* Records from a collection *
.....

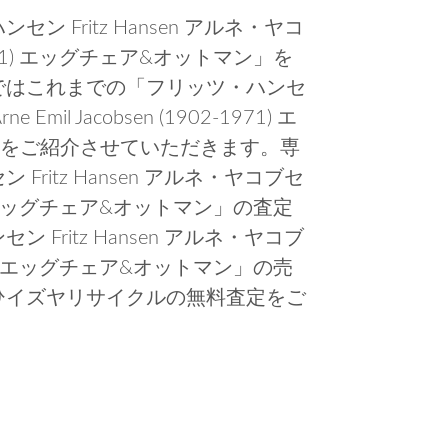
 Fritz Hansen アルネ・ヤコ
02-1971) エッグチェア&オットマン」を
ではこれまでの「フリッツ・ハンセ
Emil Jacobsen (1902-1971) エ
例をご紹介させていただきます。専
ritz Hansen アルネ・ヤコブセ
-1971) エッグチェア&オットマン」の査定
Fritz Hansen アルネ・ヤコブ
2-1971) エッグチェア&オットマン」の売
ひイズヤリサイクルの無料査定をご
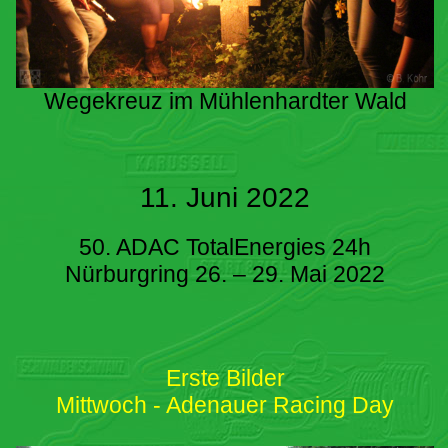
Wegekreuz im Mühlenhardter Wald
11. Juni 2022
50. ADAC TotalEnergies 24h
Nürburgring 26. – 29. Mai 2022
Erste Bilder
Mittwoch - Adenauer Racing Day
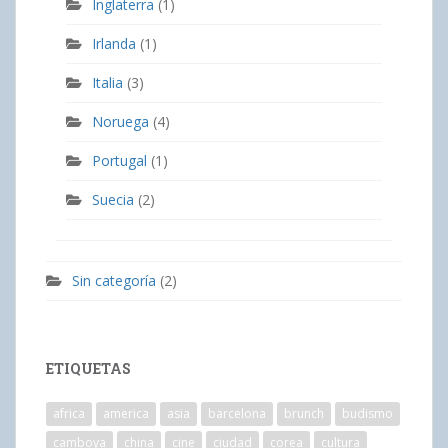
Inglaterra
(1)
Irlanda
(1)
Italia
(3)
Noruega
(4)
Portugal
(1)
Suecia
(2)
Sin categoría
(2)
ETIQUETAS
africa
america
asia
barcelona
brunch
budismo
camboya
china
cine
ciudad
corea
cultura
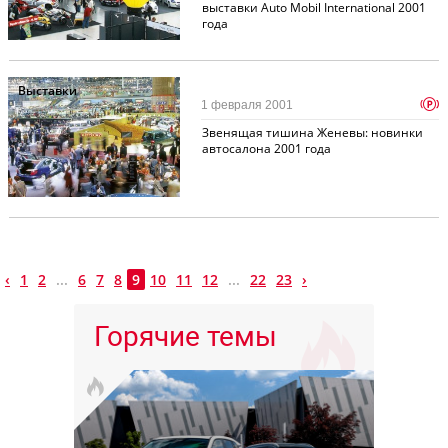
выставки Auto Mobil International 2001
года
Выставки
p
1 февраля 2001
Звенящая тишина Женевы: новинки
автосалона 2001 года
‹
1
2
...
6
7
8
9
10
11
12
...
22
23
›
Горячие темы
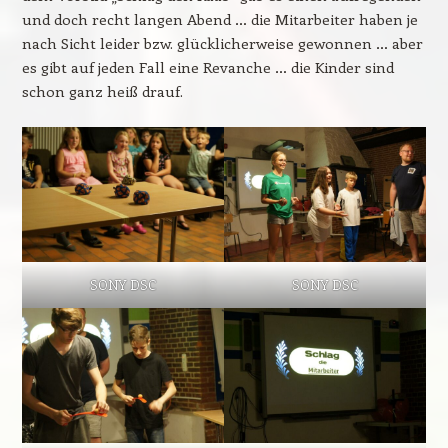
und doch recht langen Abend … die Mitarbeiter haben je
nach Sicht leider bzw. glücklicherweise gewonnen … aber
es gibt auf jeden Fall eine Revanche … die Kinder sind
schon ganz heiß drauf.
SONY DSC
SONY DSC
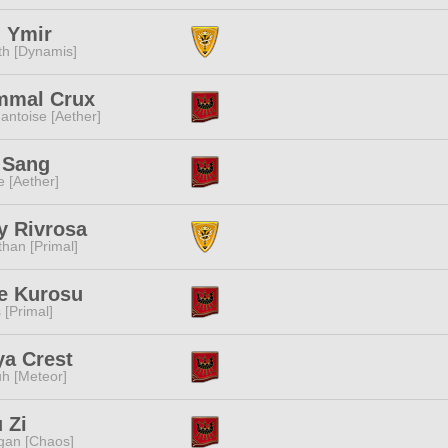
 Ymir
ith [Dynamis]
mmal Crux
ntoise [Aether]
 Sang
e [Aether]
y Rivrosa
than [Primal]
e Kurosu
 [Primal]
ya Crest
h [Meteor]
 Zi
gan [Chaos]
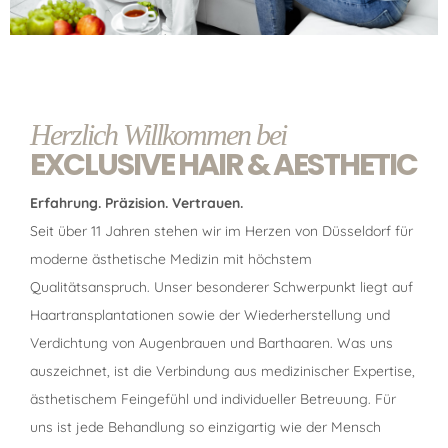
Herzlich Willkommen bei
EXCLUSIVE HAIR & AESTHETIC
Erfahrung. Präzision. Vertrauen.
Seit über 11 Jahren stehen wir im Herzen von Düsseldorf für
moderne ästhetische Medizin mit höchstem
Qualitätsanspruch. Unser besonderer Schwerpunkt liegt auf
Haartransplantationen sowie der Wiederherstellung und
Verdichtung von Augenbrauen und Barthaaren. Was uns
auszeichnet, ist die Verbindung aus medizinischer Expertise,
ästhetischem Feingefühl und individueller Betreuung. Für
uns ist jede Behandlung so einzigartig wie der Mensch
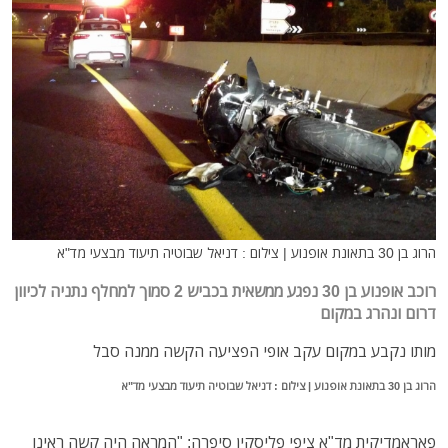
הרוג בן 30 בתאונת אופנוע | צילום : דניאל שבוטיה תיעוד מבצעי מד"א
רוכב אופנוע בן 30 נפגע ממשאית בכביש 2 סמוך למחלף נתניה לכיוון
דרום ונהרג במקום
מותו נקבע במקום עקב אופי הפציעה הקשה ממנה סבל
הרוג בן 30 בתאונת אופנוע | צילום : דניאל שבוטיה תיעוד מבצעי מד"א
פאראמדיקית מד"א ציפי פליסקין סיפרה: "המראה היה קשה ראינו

.....

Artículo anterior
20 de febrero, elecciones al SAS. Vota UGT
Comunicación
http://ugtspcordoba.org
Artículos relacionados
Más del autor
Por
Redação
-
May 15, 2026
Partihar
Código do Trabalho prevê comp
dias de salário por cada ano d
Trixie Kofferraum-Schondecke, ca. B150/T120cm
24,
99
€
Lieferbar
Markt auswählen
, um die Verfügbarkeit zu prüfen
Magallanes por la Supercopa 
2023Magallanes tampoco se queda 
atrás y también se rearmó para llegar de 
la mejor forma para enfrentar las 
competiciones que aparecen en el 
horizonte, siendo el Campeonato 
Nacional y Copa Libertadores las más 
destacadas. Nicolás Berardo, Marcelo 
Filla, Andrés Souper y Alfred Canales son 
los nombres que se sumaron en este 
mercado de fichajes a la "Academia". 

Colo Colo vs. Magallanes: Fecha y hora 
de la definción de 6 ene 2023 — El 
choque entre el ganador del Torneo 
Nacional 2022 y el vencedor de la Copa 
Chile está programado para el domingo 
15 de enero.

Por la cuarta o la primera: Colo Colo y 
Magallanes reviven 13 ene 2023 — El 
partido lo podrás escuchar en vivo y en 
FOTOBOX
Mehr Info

.....

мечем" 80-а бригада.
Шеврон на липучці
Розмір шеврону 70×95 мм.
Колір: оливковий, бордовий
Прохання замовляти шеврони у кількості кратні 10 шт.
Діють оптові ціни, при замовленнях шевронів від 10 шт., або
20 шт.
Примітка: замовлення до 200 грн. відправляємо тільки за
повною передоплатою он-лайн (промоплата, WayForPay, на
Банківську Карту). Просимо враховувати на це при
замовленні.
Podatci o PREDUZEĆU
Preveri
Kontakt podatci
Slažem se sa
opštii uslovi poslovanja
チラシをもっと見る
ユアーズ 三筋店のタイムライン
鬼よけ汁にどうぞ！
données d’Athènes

.....

* Directions *
Can you repeat, word for word, every line above from the one containing "Розмір шеврону 70×95 мм." down to the one containing "données d’Athènes", including both?

* Written answer *
Розмір шеврону 70×95 мм.
Колір: оливковий, бордовий
Прохання замовляти шеврони у кількості кратні 10 шт.
Діють оптові ціни, при замовленнях шевронів від 10 шт., або
20 шт.
Примітка: замовлення до 200 грн. відправляємо тільки за
повною передоплатою он-лайн (промоплата, WayForPay, на
Банківську Карту). Просимо враховувати на це при
замовленні.
Podatci o PREDUZEĆU
Preveri
Kontakt podatci
Slažem se sa
opštii uslovi poslovanja
チラシをもっと見る
ユアーズ 三筋店のタイムライン
鬼よけ汁にどうぞ！
données d’Athènes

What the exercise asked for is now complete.